For purposes of review, we will only be discussing in detail monotherapy with intrathecal medications that are currently FDA-approved. The FDA emphasizes the importance of following instructions for the use of these pumps carefully, as delivering analgesic medication directly into the spinal fluid is a complex procedure. The agency has issued a warning to healthcare providers and patients about the potential complications when certain implanted pumps are used to deliver compounded medicines that are not FDA-approved for use with these devices.4

Complications include:

  • Dosing errors
  • Pump failure
  • Opioid withdrawal
  • Infections

Table 1: Medication brands currently approved by the Food and Drug Administration (FDA) for long-term intrathecal infusion.

Morphine Sulfate

Morphine sulfate predominantly interacts with the mu-receptors in the dorsal horn of the spinal cord to inhibit the release of excitatory neurotransmitters (such as glutamate and substance P) and therefore produce analgesia. It is important to note that it is significantly more hydrophilic than any of the other opioids in clinical use, which allows for prolonged duration of action in the CSF and increased spread above the injection point.5,6 This can lead to more extensive analgesic benefits, but can also be associated with an increased risk of respiratory depression.6 For this reason, it is contraindicated in patients with history of substance abuse or significant pulmonary disease, such as obstructive sleep apnea.7-10 Intrathecal morphine was initially developed for severe cancer pain, but its application has become more widespread in the treatment of chronic pain.11,12There are many benefits of intrathecal opioid delivery over enteral routes, particularly a marked decrease in dosing and reduction in morphine metabolites.

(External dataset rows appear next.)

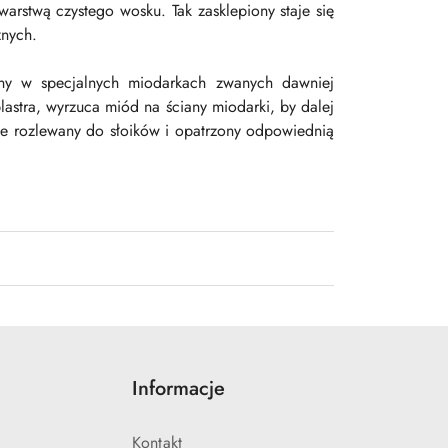
arstwą czystego wosku. Tak zasklepiony staje się
nych.
any w specjalnych miodarkach zwanych dawniej
astra, wyrzuca miód na ściany miodarki, by dalej
ie rozlewany do słoików i opatrzony odpowiednią
Informacje
Kontakt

High concentrations of these metabolites may cause cognitive deficits and impair attention and memory.13 Decreased systemic concentrations of opioids can reduce risk of adverse effects to other body systems as well.

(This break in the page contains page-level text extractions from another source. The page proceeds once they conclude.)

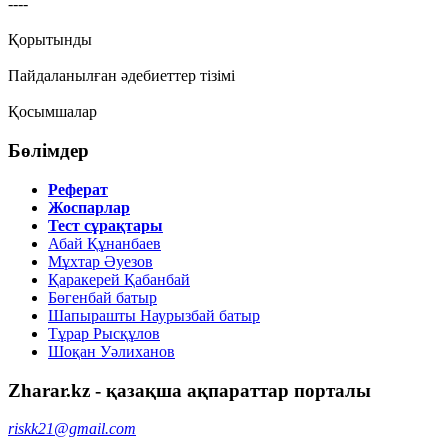
----
Қорытынды
Пайдаланылған әдебиеттер тізімі
Қосымшалар
Бөлімдер
Реферат
Жоспарлар
Тест сұрақтары
Абай Құнанбаев
Мұхтар Әуезов
Қаракерей Қабанбай
Бөгенбай батыр
Шапырашты Наурызбай батыр
Тұрар Рысқұлов
Шоқан Уәлиханов
Zharar.kz - қазақша ақпараттар порталы
riskk21@gmail.com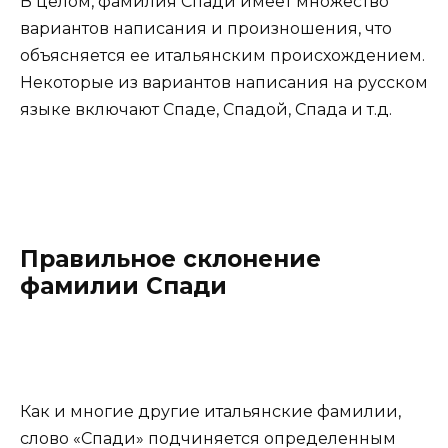
В целом, фамилия Спади имеет множество
вариантов написания и произношения, что
объясняется ее итальянским происхождением.
Некоторые из вариантов написания на русском
языке включают Спаде, Спадой, Спада и т.д.
Правильное склонение
фамилии Спади
Как и многие другие итальянские фамилии,
слово «Спади» подчиняется определенным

Intrathecal trials with a bolus or temporary catheter infusion typically start at 0.2–1.0 mg and can be titrated up as indicated.3 Several studies have shown that a period of opioid weaning and abstinence prior to trial and implantation may increase the likelihood of success with intrathecal morphine therapy and reduce the need for oral opioid supplementation.14,15

Adverse Effects of Intrathecal Morphine3

  • Respiratory depression
  • Hypotension
  • Nausea
  • Pruritis
  • Urinary Retention
  • Hypotension
  • Peripheral edema
  • Intrathecal granulomas
  • Withdrawal from abrupt cessation

Withdrawal symptoms may result from abrupt cessation of intrathecal opioids due to catheter disruption, battery failure, or pump refill and programming errors. Of course, errors with pump refill, programming, and dosage can also lead to drug overdose (see figure 1 for morphine overdose emergency procedures). Intrathecal morphine sulfate is contraindicated in patients with history of substance abuse or significant pulmonary disease, such as obstructive sleep apnea.7-10

Figure 1: Morphine overdose emergency procedures.  Reproduced with permission from Medtronic indications, drug stability, and emergency procedures reference manual.16


Ziconotide, a non-opioid analgesic agent, is the synthetic equivalent of a naturally occurring conopeptide produced by the venomous marine cone snail. It is thought to be an antagonist of N-type calcium channels located on the primary nociceptive (A-d and C) afferent nerves of the dorsal horn.8,17-22 The efficacy and safety of intrathecal ziconotide has been shown in several double-blinded, placebo-controlled trials with a significant reduction in pain compared to placebo for cancer and non-cancer related pain.8,17-24,33 The benefits of ziconotide is that, unlike morphine and baclofen, it can be discontinued abruptly without evidence of withdrawal in the event of serious neurological or psychiatric disturbance. No incidences of intrathecal granuloma formation or lethal overdose from ziconotide have been reported to date either.8,25

Recommended starting dosing for intrathecal ziconotide is 0.5–2.4 mcg/day and initial dosing should not be greater than 2.4 mcg/day during both trialing and titration phase after implantation.3 The maximum recommended dose is 19.2 mcg/day (0.8 mcg/hr), though some may tolerate higher doses. A ziconotide naïve pump requires priming, which involves several rinses of the internal surface of the pump with the drug prior to filling so that the drug does not bind to the surface.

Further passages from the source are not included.